Inmediata Health Group, which provides billing and health record software and service solutions to healthcare providers, was sued in 2019 after personal information from more than 1.5 million people was posted on the Internet. The breach in this case was allegedly caused by “a webpage setting that permitted search engines to index webpages.”

US District Judge Jeffrey T. Miller San Diego said that while the CCPA does not apply to medical information, plaintiffs had alleged that other non-medical information was accessible on the Internet as a result of the breach, which constituted a “disclosure” under the law.

But the plaintiffs are still not likely to be awarded damages under the CCPA. Miller issued an order on Aug. 23 asking the parties why the case should not be transferred to the District of Puerto Rico, where another case against Inmediata was filed three months earlier over the same data breach.

Both sides told Miller today they agreed the case should be transferred to Puerto Rico, where US District Judge Jay A. Garcia-Gregory preliminarily approved a class-action settlement on July 23.

Online brokerage company Robinhood will have to face CCPA claims filed on behalf of 2,000 customers after their accounts were hacked last year. Robinhood argued that customers can't allege any qualifying unauthorized disclosure under the CCPA, or that any such disclosure was the result of a violation of the duty to maintain reasonable and appropriate security procedures.

But Van Keulen, in the Northern District of California, disagreed and referenced Miller’s decision in the Inmediata case. Robinhood’s customers had sufficiently alleged a plausible claim that their personal and financial information “was subject to an unauthorized access based on violation of the CCPA,” Van Keulen said.

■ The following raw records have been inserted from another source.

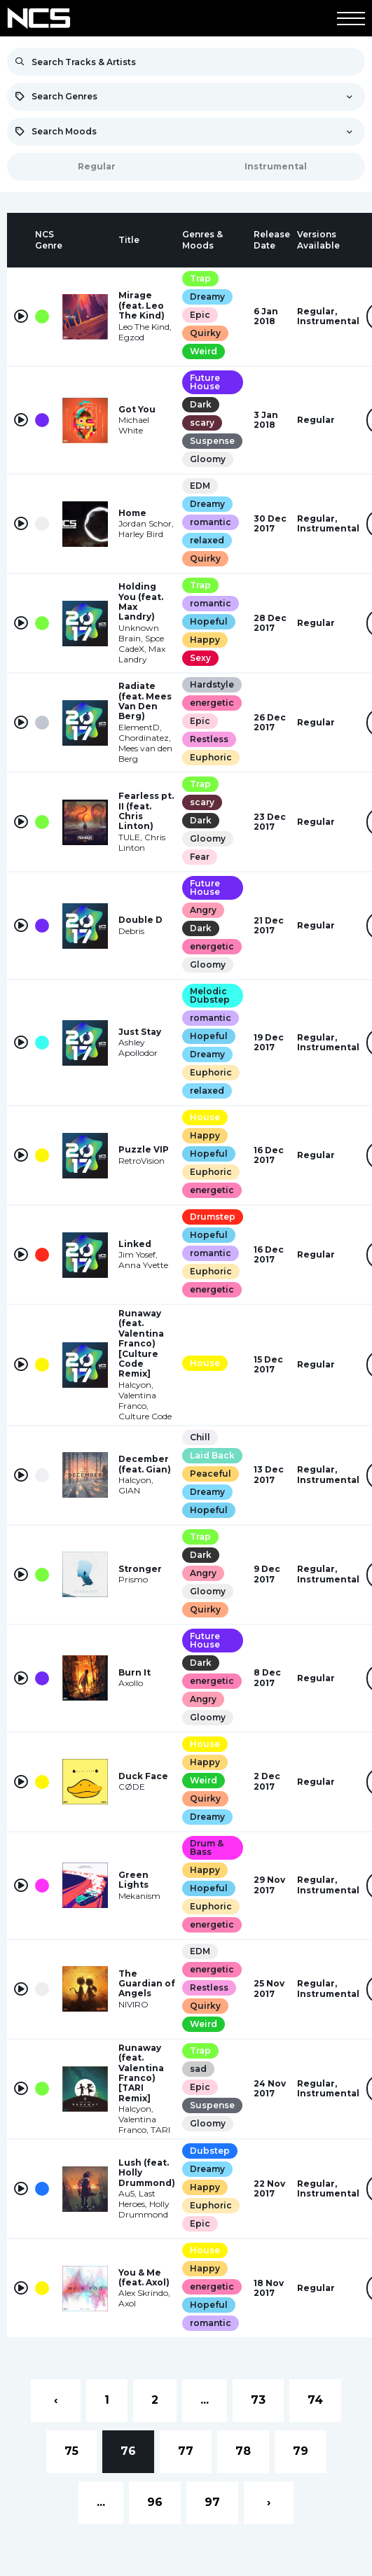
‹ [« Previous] (55, 2400)
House (205, 1117)
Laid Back (212, 1455)
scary (202, 422)
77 (185, 2451)
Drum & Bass (206, 1847)
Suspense (212, 441)
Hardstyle (212, 684)
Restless (209, 739)
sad (198, 2068)
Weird (203, 351)
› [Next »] (268, 2502)
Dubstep (210, 2150)
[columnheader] (21, 240)
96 (155, 2502)
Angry (203, 910)
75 (71, 2451)
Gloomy (208, 459)
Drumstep (212, 1216)
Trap (200, 278)
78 (243, 2451)
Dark (201, 404)
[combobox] (186, 97)
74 (315, 2400)
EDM (200, 485)
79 (300, 2451)
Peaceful (210, 1473)
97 (212, 2502)
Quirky (205, 333)
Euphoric (211, 757)
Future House (205, 382)
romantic (210, 522)
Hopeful (209, 621)
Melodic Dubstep (210, 995)
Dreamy (207, 296)
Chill (200, 1437)
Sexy (200, 658)
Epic (200, 314)
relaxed (207, 540)
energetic (212, 702)
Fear (199, 856)
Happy (205, 639)
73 (258, 2400)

And cloud software company Blackbaud will have to face CCPA claims after the firm discovered a ransomware attack in May 2020. Blackbaud had argued that it’s not a “business” regulated by the CCPA because it qualifies as a “service provider” under the law.

On Aug. 12, US District Judge J. Michelle Childs in South Carolina disagreed and said Blackbaud is a regulated business under the CCPA, and pointed to the fact that it’s a registered data broker in California.

“As California Plaintiffs adequately assert that Blackbaud constitutes a ‘business’ under the CCPA, they sufficiently allege violations of the CCPA,” Childs said.